▶ **Task objective**: Give the whole listing again, exactly as written.

▶ **Source data**:
*****
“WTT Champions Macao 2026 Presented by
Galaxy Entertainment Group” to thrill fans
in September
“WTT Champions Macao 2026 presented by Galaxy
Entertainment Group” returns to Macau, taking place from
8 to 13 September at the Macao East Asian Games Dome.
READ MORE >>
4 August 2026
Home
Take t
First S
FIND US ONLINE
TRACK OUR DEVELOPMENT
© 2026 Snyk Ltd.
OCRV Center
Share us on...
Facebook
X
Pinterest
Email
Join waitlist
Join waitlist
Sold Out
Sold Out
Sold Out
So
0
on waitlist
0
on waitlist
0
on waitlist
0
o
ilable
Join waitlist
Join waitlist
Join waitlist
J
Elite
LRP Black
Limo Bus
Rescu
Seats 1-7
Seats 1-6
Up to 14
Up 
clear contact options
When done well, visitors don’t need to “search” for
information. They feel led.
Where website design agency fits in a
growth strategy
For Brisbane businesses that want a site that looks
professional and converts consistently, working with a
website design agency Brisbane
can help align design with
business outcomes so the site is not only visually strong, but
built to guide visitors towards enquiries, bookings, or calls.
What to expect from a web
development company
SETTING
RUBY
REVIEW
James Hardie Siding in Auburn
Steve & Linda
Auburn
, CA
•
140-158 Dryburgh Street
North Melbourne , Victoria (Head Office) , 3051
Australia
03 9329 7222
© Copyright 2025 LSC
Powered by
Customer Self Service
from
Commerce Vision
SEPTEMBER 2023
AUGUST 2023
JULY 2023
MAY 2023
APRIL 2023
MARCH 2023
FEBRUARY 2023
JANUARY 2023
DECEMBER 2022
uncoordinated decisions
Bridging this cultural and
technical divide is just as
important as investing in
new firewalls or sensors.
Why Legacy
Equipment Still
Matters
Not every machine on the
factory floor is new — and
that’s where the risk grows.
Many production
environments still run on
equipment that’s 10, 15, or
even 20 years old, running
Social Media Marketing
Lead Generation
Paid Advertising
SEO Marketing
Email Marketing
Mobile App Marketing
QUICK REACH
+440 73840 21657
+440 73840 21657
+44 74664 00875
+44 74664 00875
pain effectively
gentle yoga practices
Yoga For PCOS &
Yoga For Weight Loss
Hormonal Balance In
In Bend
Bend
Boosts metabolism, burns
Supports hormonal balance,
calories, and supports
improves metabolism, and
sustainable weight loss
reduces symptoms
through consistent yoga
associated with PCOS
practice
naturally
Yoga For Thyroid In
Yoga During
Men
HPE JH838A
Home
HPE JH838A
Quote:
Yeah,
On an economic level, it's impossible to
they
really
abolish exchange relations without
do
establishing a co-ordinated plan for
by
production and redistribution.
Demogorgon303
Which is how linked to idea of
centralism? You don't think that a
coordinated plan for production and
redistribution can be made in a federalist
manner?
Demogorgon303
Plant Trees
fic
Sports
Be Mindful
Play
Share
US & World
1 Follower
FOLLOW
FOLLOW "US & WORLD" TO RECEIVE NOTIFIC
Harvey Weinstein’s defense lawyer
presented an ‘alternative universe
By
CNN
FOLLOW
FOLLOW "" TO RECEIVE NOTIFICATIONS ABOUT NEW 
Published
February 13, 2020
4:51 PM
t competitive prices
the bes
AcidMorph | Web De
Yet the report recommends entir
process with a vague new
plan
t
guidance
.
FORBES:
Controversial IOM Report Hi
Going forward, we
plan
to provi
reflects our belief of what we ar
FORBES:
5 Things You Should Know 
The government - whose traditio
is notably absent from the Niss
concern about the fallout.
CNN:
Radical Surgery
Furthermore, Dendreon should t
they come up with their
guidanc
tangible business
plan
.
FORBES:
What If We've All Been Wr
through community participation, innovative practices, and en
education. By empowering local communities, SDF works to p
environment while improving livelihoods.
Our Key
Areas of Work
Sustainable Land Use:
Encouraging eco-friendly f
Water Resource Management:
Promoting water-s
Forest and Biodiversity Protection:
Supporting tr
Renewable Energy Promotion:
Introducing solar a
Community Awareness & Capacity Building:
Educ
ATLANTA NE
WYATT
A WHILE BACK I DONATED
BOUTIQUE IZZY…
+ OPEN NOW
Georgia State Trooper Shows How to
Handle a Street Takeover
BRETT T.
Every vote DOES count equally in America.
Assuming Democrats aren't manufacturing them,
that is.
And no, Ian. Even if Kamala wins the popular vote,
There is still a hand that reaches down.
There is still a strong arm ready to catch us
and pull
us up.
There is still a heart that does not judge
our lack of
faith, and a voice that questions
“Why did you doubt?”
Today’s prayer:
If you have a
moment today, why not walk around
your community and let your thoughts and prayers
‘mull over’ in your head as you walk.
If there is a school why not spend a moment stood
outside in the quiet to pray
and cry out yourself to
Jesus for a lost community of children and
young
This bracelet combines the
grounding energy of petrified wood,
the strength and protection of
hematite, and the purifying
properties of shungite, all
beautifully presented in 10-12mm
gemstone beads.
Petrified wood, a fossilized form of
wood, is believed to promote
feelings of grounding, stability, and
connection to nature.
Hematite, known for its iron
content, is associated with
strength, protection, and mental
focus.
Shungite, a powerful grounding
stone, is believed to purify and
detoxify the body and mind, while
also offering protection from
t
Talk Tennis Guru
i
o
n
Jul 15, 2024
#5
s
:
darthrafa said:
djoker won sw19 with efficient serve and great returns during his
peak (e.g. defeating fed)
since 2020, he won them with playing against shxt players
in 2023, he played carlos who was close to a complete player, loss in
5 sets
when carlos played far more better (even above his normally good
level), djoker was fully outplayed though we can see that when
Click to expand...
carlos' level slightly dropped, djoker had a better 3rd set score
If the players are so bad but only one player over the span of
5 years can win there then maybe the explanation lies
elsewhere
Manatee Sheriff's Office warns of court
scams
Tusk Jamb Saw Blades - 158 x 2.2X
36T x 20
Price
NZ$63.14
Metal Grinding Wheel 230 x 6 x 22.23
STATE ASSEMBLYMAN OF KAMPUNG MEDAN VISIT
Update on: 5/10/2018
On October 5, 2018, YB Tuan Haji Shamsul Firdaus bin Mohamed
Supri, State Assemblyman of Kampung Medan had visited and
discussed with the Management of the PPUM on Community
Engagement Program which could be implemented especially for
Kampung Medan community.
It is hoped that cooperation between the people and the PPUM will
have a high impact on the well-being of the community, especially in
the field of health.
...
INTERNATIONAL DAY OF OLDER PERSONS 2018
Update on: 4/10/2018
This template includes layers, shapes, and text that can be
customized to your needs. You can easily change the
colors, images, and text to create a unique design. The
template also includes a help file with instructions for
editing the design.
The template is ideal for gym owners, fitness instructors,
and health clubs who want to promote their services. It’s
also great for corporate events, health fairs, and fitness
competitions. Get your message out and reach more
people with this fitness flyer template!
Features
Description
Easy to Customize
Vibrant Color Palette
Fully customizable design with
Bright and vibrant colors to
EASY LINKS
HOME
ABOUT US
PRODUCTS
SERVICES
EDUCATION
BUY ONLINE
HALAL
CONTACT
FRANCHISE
*****
▶ **Answer for the task**:
“WTT Champions Macao 2026 Presented by
Galaxy Entertainment Group” to thrill fans
in September
“WTT Champions Macao 2026 presented by Galaxy
Entertainment Group” returns to Macau, taking place from
8 to 13 September at the Macao East Asian Games Dome.
READ MORE >>
4 August 2026
Home
Take t
First S
FIND US ONLINE
TRACK OUR DEVELOPMENT
© 2026 Snyk Ltd.
OCRV Center
Share us on...
Facebook
X
Pinterest
Email
Join waitlist
Join waitlist
Sold Out
Sold Out
Sold Out
So
0
on waitlist
0
on waitlist
0
on waitlist
0
o
ilable
Join waitlist
Join waitlist
Join waitlist
J
Elite
LRP Black
Limo Bus
Rescu
Seats 1-7
Seats 1-6
Up to 14
Up 
clear contact options
When done well, visitors don’t need to “search” for
information. They feel led.
Where website design agency fits in a
growth strategy
For Brisbane businesses that want a site that looks
professional and converts consistently, working with a
website design agency Brisbane
can help align design with
business outcomes so the site is not only visually strong, but
built to guide visitors towards enquiries, bookings, or calls.
What to expect from a web
development company
SETTING
RUBY
REVIEW
James Hardie Siding in Auburn
Steve & Linda
Auburn
, CA
•
140-158 Dryburgh Street
North Melbourne , Victoria (Head Office) , 3051
Australia
03 9329 7222
© Copyright 2025 LSC
Powered by
Customer Self Service
from
Commerce Vision
SEPTEMBER 2023
AUGUST 2023
JULY 2023
MAY 2023
APRIL 2023
MARCH 2023
FEBRUARY 2023
JANUARY 2023
DECEMBER 2022
uncoordinated decisions
Bridging this cultural and
technical divide is just as
important as investing in
new firewalls or sensors.
Why Legacy
Equipment Still
Matters
Not every machine on the
factory floor is new — and
that’s where the risk grows.
Many production
environments still run on
equipment that’s 10, 15, or
even 20 years old, running
Social Media Marketing
Lead Generation
Paid Advertising
SEO Marketing
Email Marketing
Mobile App Marketing
QUICK REACH
+440 73840 21657
+440 73840 21657
+44 74664 00875
+44 74664 00875
pain effectively
gentle yoga practices
Yoga For PCOS &
Yoga For Weight Loss
Hormonal Balance In
In Bend
Bend
Boosts metabolism, burns
Supports hormonal balance,
calories, and supports
improves metabolism, and
sustainable weight loss
reduces symptoms
through consistent yoga
associated with PCOS
practice
naturally
Yoga For Thyroid In
Yoga During
Men
HPE JH838A
Home
HPE JH838A
Quote:
Yeah,
On an economic level, it's impossible to
they
really
abolish exchange relations without
do
establishing a co-ordinated plan for
by
production and redistribution.
Demogorgon303
Which is how linked to idea of
centralism? You don't think that a
coordinated plan for production and
redistribution can be made in a federalist
manner?
Demogorgon303
Plant Trees
fic
Sports
Be Mindful
Play
Share
US & World
1 Follower
FOLLOW
FOLLOW "US & WORLD" TO RECEIVE NOTIFIC
Harvey Weinstein’s defense lawyer
presented an ‘alternative universe
By
CNN
FOLLOW
FOLLOW "" TO RECEIVE NOTIFICATIONS ABOUT NEW 
Published
February 13, 2020
4:51 PM
t competitive prices
the bes
AcidMorph | Web De
Yet the report recommends entir
process with a vague new
plan
t
guidance
.
FORBES:
Controversial IOM Report Hi
Going forward, we
plan
to provi
reflects our belief of what we ar
FORBES:
5 Things You Should Know 
The government - whose traditio
is notably absent from the Niss
concern about the fallout.
CNN:
Radical Surgery
Furthermore, Dendreon should t
they come up with their
guidanc
tangible business
plan
.
FORBES:
What If We've All Been Wr
through community participation, innovative practices, and en
education. By empowering local communities, SDF works to p
environment while improving livelihoods.
Our Key
Areas of Work
Sustainable Land Use:
Encouraging eco-friendly f
Water Resource Management:
Promoting water-s
Forest and Biodiversity Protection:
Supporting tr
Renewable Energy Promotion:
Introducing solar a
Community Awareness & Capacity Building:
Educ
ATLANTA NE
WYATT
A WHILE BACK I DONATED
BOUTIQUE IZZY…
+ OPEN NOW
Georgia State Trooper Shows How to
Handle a Street Takeover
BRETT T.
Every vote DOES count equally in America.
Assuming Democrats aren't manufacturing them,
that is.
And no, Ian. Even if Kamala wins the popular vote,
There is still a hand that reaches down.
There is still a strong arm ready to catch us
and pull
us up.
There is still a heart that does not judge
our lack of
faith, and a voice that questions
“Why did you doubt?”
Today’s prayer:
If you have a
moment today, why not walk around
your community and let your thoughts and prayers
‘mull over’ in your head as you walk.
If there is a school why not spend a moment stood
outside in the quiet to pray
and cry out yourself to
Jesus for a lost community of children and
young
This bracelet combines the
grounding energy of petrified wood,
the strength and protection of
hematite, and the purifying
properties of shungite, all
beautifully presented in 10-12mm
gemstone beads.
Petrified wood, a fossilized form of
wood, is believed to promote
feelings of grounding, stability, and
connection to nature.
Hematite, known for its iron
content, is associated with
strength, protection, and mental
focus.
Shungite, a powerful grounding
stone, is believed to purify and
detoxify the body and mind, while
also offering protection from
t
Talk Tennis Guru
i
o
n
Jul 15, 2024
#5
s
:
darthrafa said:
djoker won sw19 with efficient serve and great returns during his
peak (e.g. defeating fed)
since 2020, he won them with playing against shxt players
in 2023, he played carlos who was close to a complete player, loss in
5 sets
when carlos played far more better (even above his normally good
level), djoker was fully outplayed though we can see that when
Click to expand...
carlos' level slightly dropped, djoker had a better 3rd set score
If the players are so bad but only one player over the span of
5 years can win there then maybe the explanation lies
elsewhere
Manatee Sheriff's Office warns of court
scams
Tusk Jamb Saw Blades - 158 x 2.2X
36T x 20
Price
NZ$63.14
Metal Grinding Wheel 230 x 6 x 22.23
STATE ASSEMBLYMAN OF KAMPUNG MEDAN VISIT
Update on: 5/10/2018
On October 5, 2018, YB Tuan Haji Shamsul Firdaus bin Mohamed
Supri, State Assemblyman of Kampung Medan had visited and
discussed with the Management of the PPUM on Community
Engagement Program which could be implemented especially for
Kampung Medan community.
It is hoped that cooperation between the people and the PPUM will
have a high impact on the well-being of the community, especially in
the field of health.
...
INTERNATIONAL DAY OF OLDER PERSONS 2018
Update on: 4/10/2018
This template includes layers, shapes, and text that can be
customized to your needs. You can easily change the
colors, images, and text to create a unique design. The
template also includes a help file with instructions for
editing the design.
The template is ideal for gym owners, fitness instructors,
and health clubs who want to promote their services. It’s
also great for corporate events, health fairs, and fitness
competitions. Get your message out and reach more
people with this fitness flyer template!
Features
Description
Easy to Customize
Vibrant Color Palette
Fully customizable design with
Bright and vibrant colors to
EASY LINKS
HOME
ABOUT US
PRODUCTS
SERVICES
EDUCATION
BUY ONLINE
HALAL
CONTACT
FRANCHISE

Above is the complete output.